SSE and EDF Energy have lodged an appeal with the Competition and Markets Authority against an Ofgem decision to refuse a £120 million rebate on network charges for generators.

The regulator says electricity consumers will be “disappointed” by the appeal and has vowed to defend its decision.

SSE and EDF Energy believe Transmission Network Use of System Charges (TNUoS) in 2015/16 exceeded an average annual cap of €2.50/MWh set by an EU directive.

In March 2016, SSE submitted a modification to the Connection and Use of System Code (CUSC) called CMP 261, which would have returned the alleged overpayment through an £120 million rebate.

Two alternative versions of the modification were approved by the CUSC panel at a meeting in June.

However, Ofgem disagreed with the panel’s recommendations and rejected the modifications last month on the basis that the cap had not actually been breached.
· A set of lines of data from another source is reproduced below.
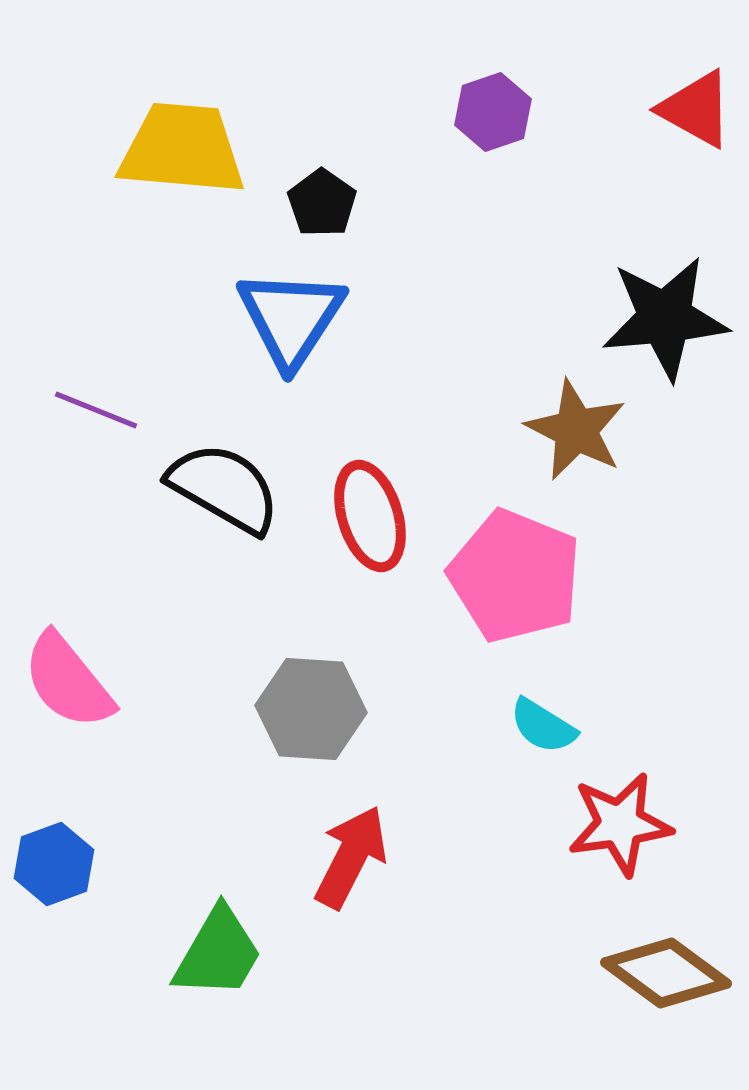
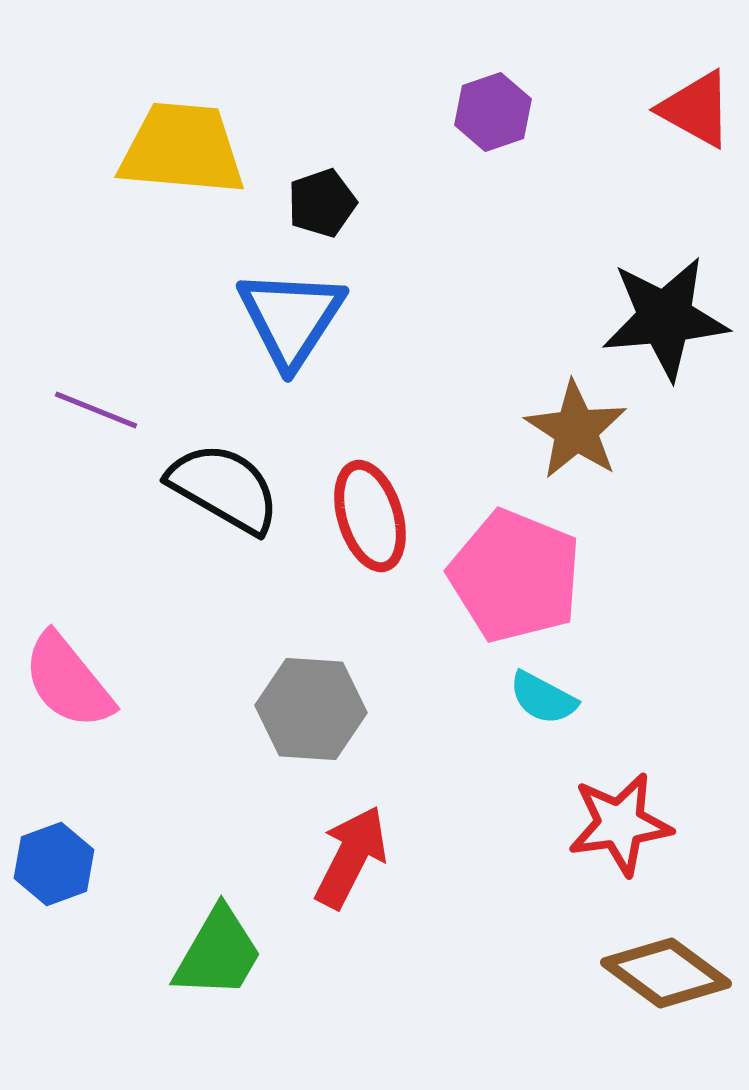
black pentagon: rotated 18 degrees clockwise
brown star: rotated 6 degrees clockwise
cyan semicircle: moved 28 px up; rotated 4 degrees counterclockwise
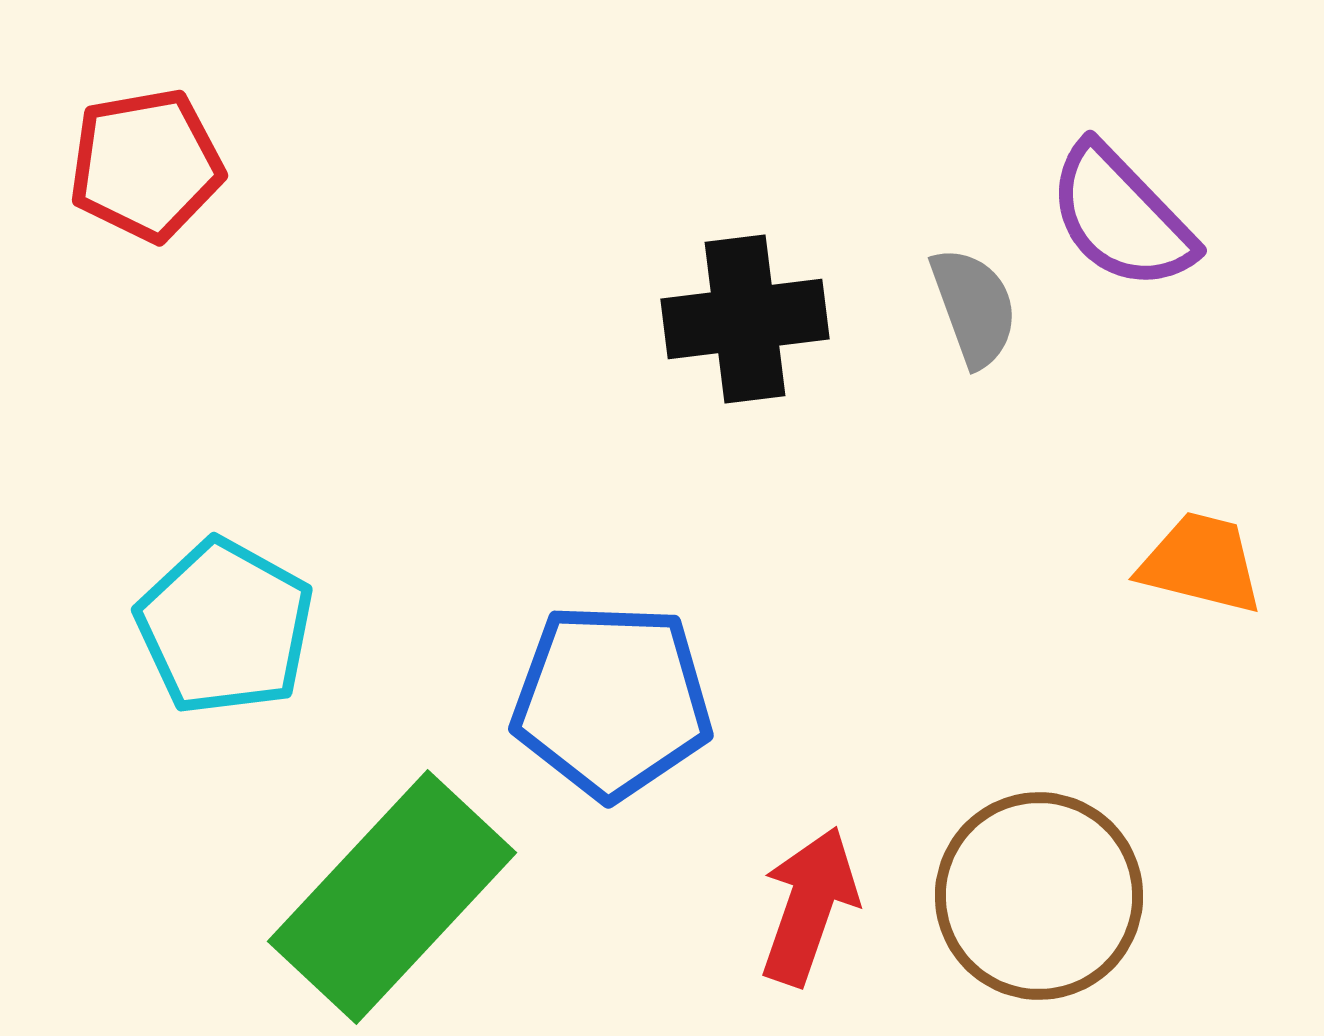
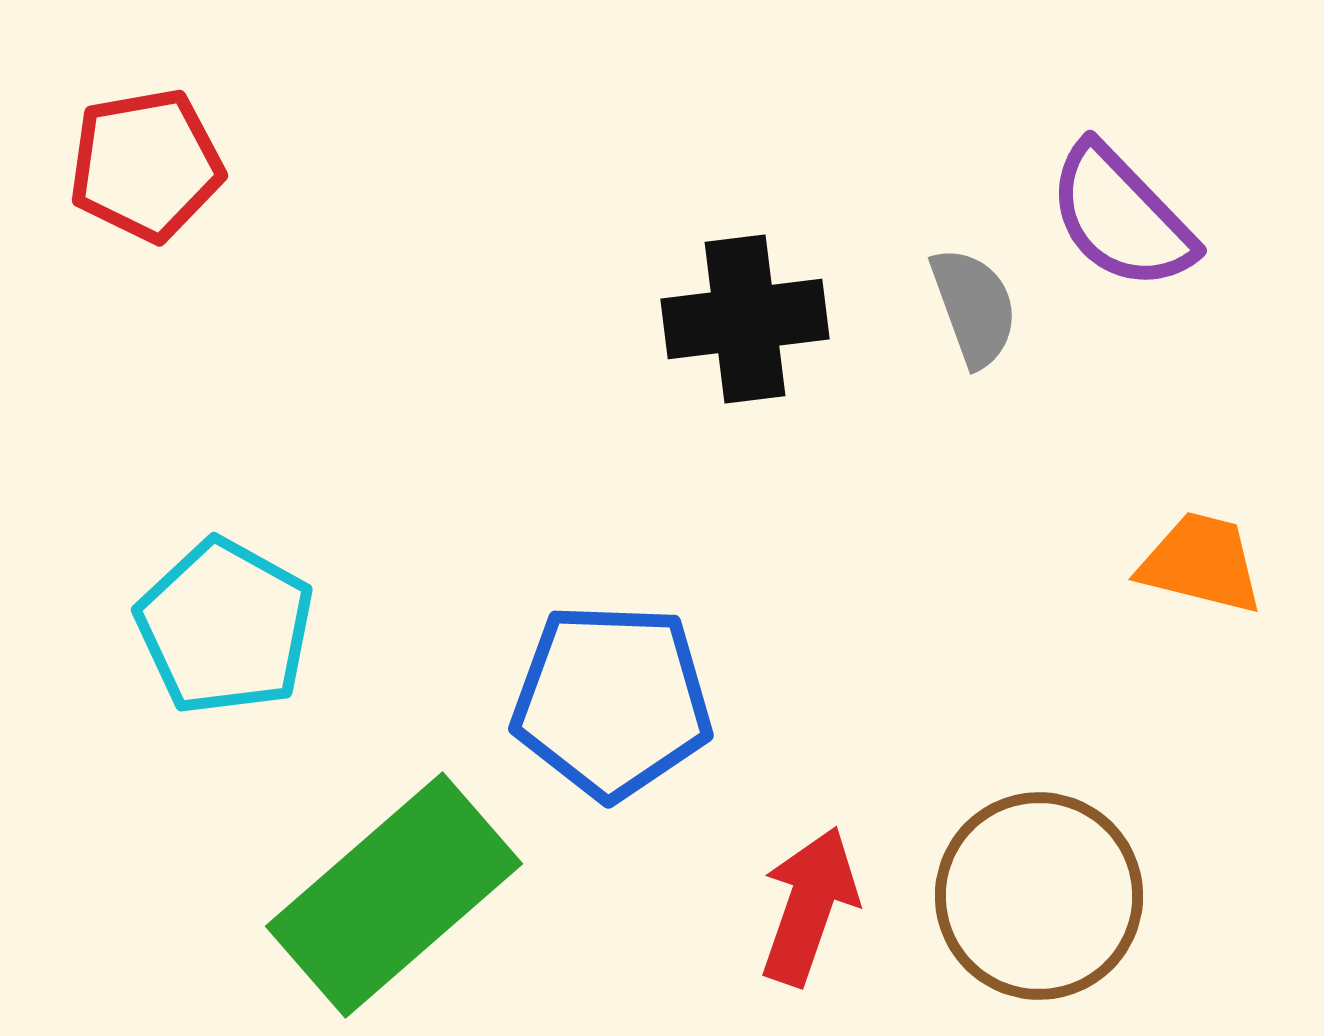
green rectangle: moved 2 px right, 2 px up; rotated 6 degrees clockwise
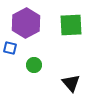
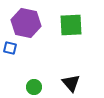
purple hexagon: rotated 20 degrees counterclockwise
green circle: moved 22 px down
The decision rested on the regulator’s interpretation of an exemption within the EU directive for charges covering the connection of generation assets to the transmission network.

SSE and EDF have now appealed against the ruling.

In a statement, SSE said the TNUoS charges paid by generators in 2015/16 averaged around €3.25/MWh, meaning they exceeded the regulatory limit by more than a quarter.

“As a result, SSE, together with EDF Energy, will now appeal Ofgem’s decision on CMP261 to the CMA.”

EDF Energy said generators were “overcharged for using the national transmission system in 2015/16 and that this is unlawful. We are jointly appealing with SSE against Ofgem’s decision not to refund these extra charges”.

“Stable regulation is essential in giving suppliers and investors confidence in the UK electricity market and it is important that rules are applied fairly and consistently,” added EDF Enery. “If Ofgem’s decision is not reversed, it risks creating uncertainty in the electricity market.”

Responding to the appeal, Ofgem said: “Electricity consumers will be disappointed to learn that SSE and EDF Energy have chosen to appeal our decision to reject proposals for a rebate of network charges that is likely to cost consumers up to £120 million and lead to increasing payments to larger generators in the longer term.

“Ofgem’s decision is a sensible interpretation of European Union regulations and is in the interests of consumers. We will robustly defend our decision at the Competition and Markets Authority.”